WHAT TO WORK ON: Everything from the line containing "КОЗИР МОСКВИ РОЗТАНЕ ЧЕРЕЗ" through the last line of the records below should be printed exactly, please, and nothing else.

DATA FOR THIS EXERCISE:
■ ■ ■
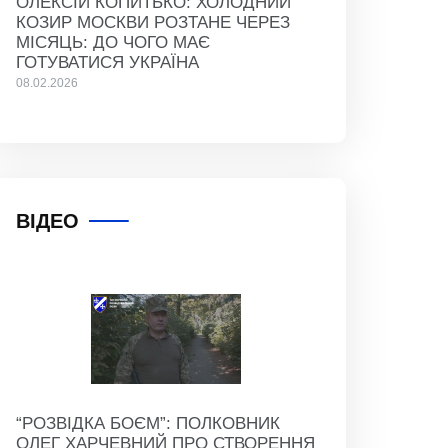
ОЛЕКСІЙ КОПИТЬКО: ХОЛОДНИЙ
КОЗИР МОСКВИ РОЗТАНЕ ЧЕРЕЗ
МІСЯЦЬ: ДО ЧОГО МАЄ
ГОТУВАТИСЯ УКРАЇНА
08.02.2026
ВІДЕО
“РОЗВІДКА БОЄМ”: ПОЛКОВНИК
ОЛЕГ ХАРЧЕВНИЙ ПРО СТВОРЕННЯ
■ ■ ■
THE COMPLETED TASK:
КОЗИР МОСКВИ РОЗТАНЕ ЧЕРЕЗ
МІСЯЦЬ: ДО ЧОГО МАЄ
ГОТУВАТИСЯ УКРАЇНА
08.02.2026
ВІДЕО
“РОЗВІДКА БОЄМ”: ПОЛКОВНИК
ОЛЕГ ХАРЧЕВНИЙ ПРО СТВОРЕННЯ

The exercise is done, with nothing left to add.